Cette « chose » que l’on nomme violence peut prendre de multiples formes. Pour une certaine psychologie comportementale, par exemple en biopsychologie, une étude de la violence sera orientée sur l’individu et ses troubles neuropsychiques, voire même ses « causes » génétiques, délaissant ainsi le caractère holiste – ou sociologique – du phénomène. À l’inverse, une discipline comme les sciences politiques, s’intéressant notamment à l’analyse des divers systèmes et sous-systèmes de la société, ignorerait la dimension « psychologique » ou subjective des acteurs de la violence. Au contraire de ces deux exemples, la sociologie pourra développer une approche qui tente de dépasser cette opposition existante entre les points de vue individualiste et holiste. C’est l’idéal que défend une certaine sociologie critique (Freitag, 1995). Cependant, une telle perspective ne se retrouve pas seulement en sociologie, mais permet également à des psychologues – à des psychanalystes par exemple – de développer un point de vue holiste et à des chercheurs en sciences politiques de s’intéresser à la dimension psychologique ou subjective des individus en tant que sujets de la violence et acteurs de l’histoire.

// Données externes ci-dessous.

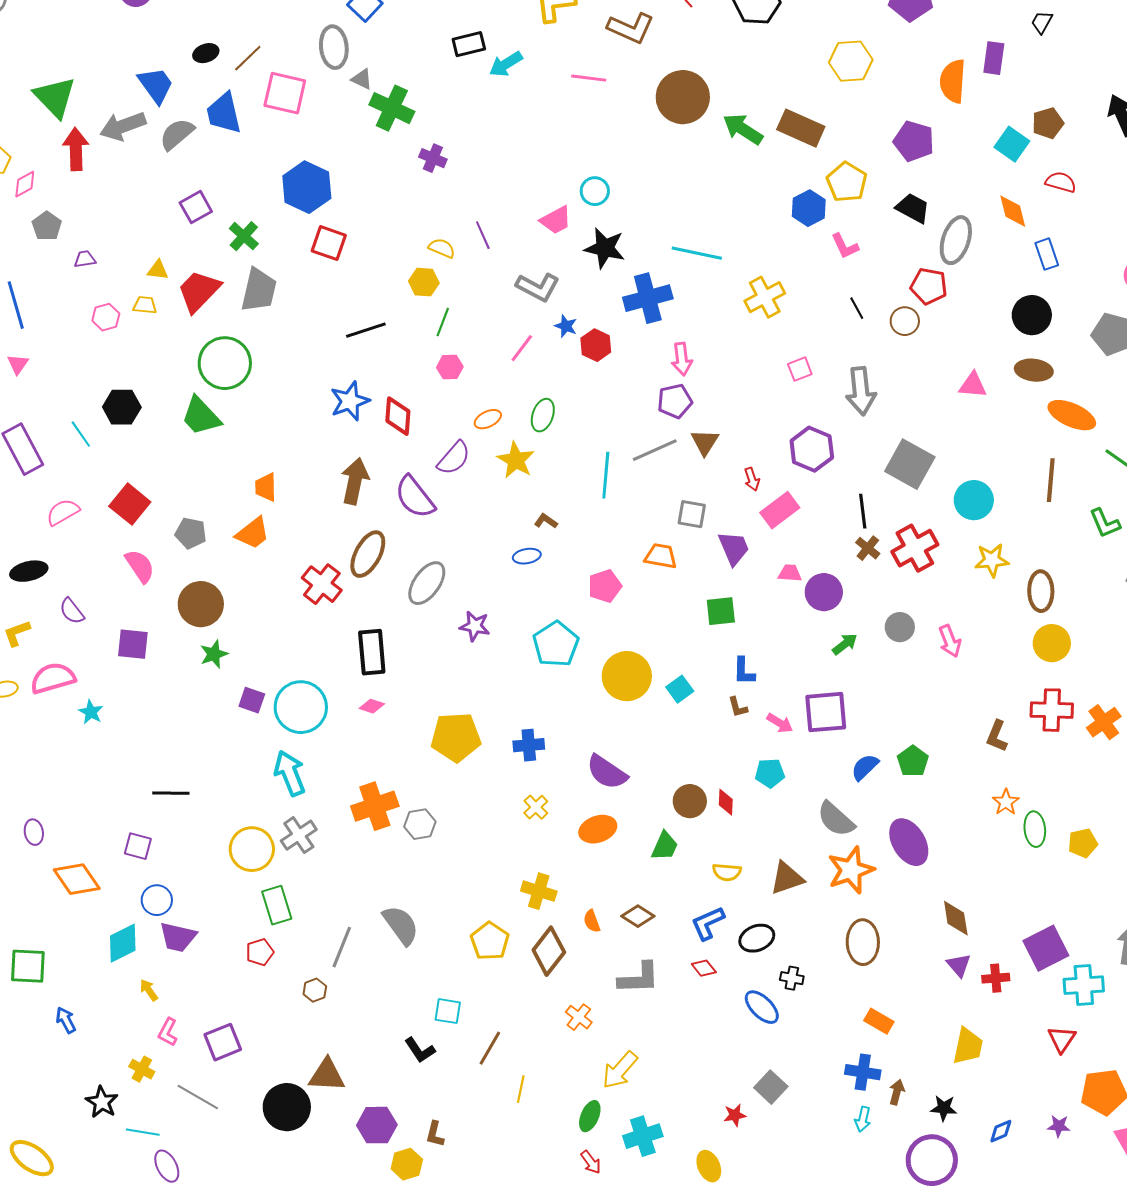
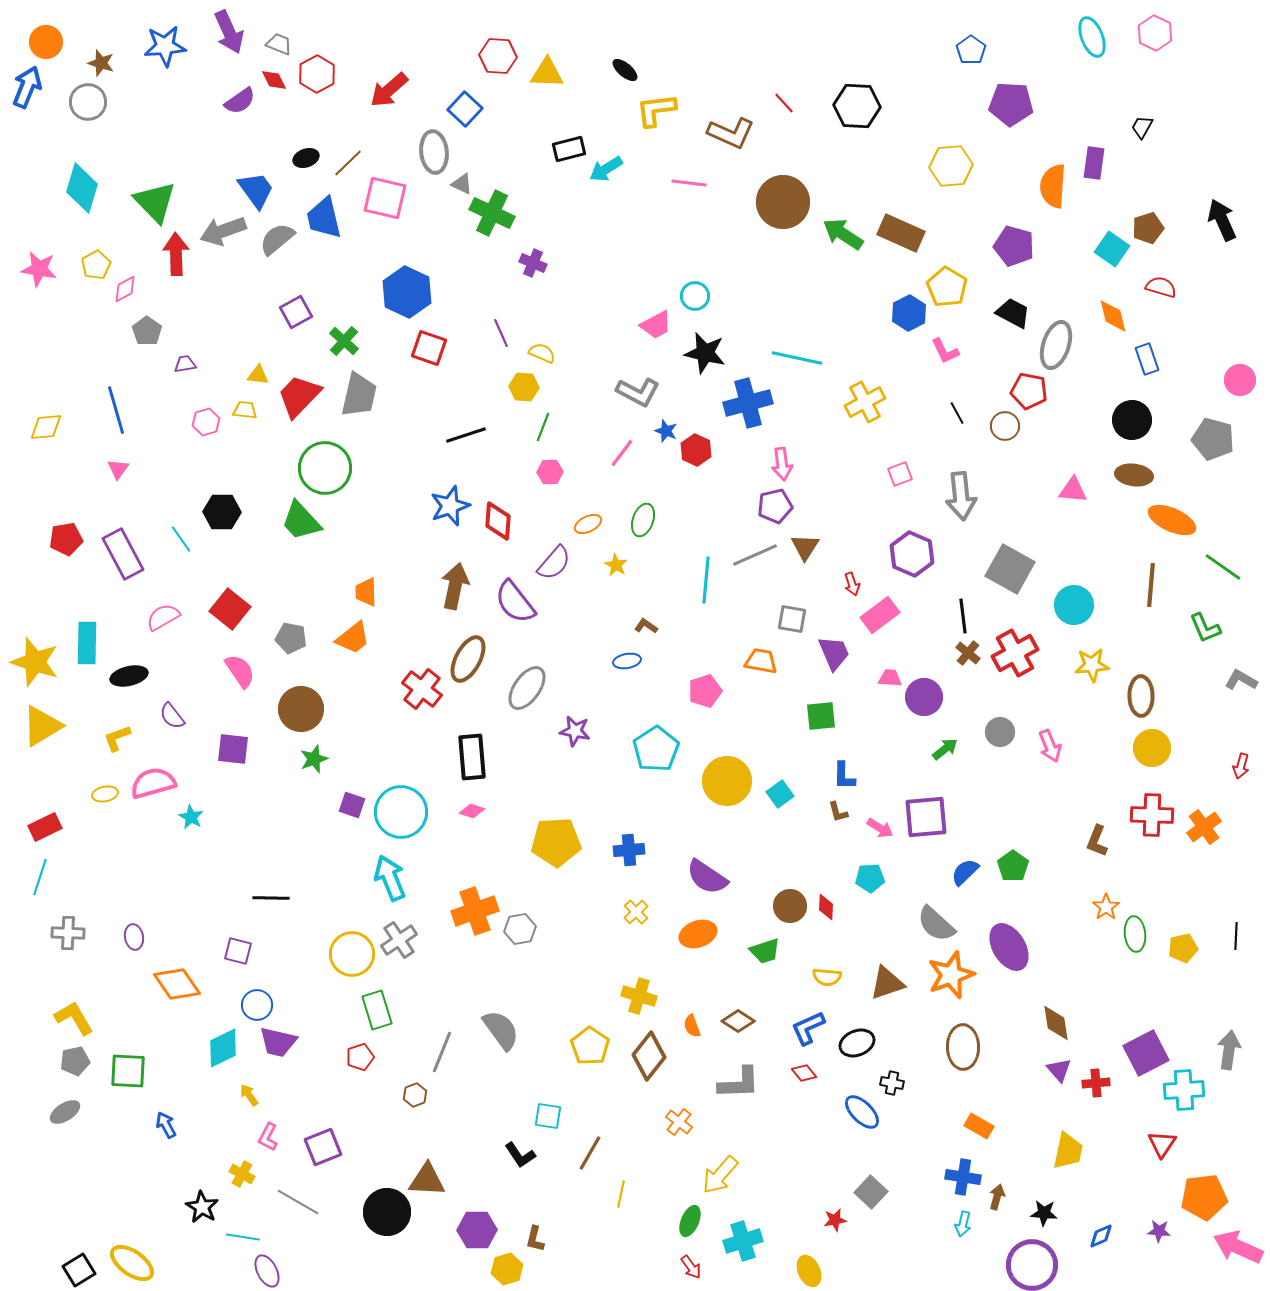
purple line: (483, 235) -> (501, 333), moved
yellow star: (516, 460) -> (616, 565), size x0.6
green trapezoid: (665, 846) -> (765, 951), turned 48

Heureusement, dans la pratique de beaucoup de chercheurs et peu importe le domaine d’étude, les frontières entre les diverses sciences sociales sont beaucoup moins étanches que nos représentations exposées ci-haut. Il ne s’agit pas seulement d’une question de discipline académique, mais d’un problème épistémologique sur les fondements théoriques et scientifiques du savoir.
Il y a également une distinction à produire entre les diverses définitions de la violence élaborées en interventions sociales et les études cliniques avec les conceptions plutôt théoriques et philosophiques sur le sujet. Cependant, seule une approche multidisciplinaire peut conceptualiser la problématique de la violence dans un temps long, c’est-à-dire d’un point de vue anthropologique et historique; seule une telle analyse théorique peut nous aider à comprendre l’originalité et la complexité du monde contemporain ainsi que les enjeux civilisationnels auxquels les sociétés du XXIe siècle sont et seront confrontées.
Violence et histoire
On ne se baigne jamais deux fois dans le même fleuve. (Héraclite)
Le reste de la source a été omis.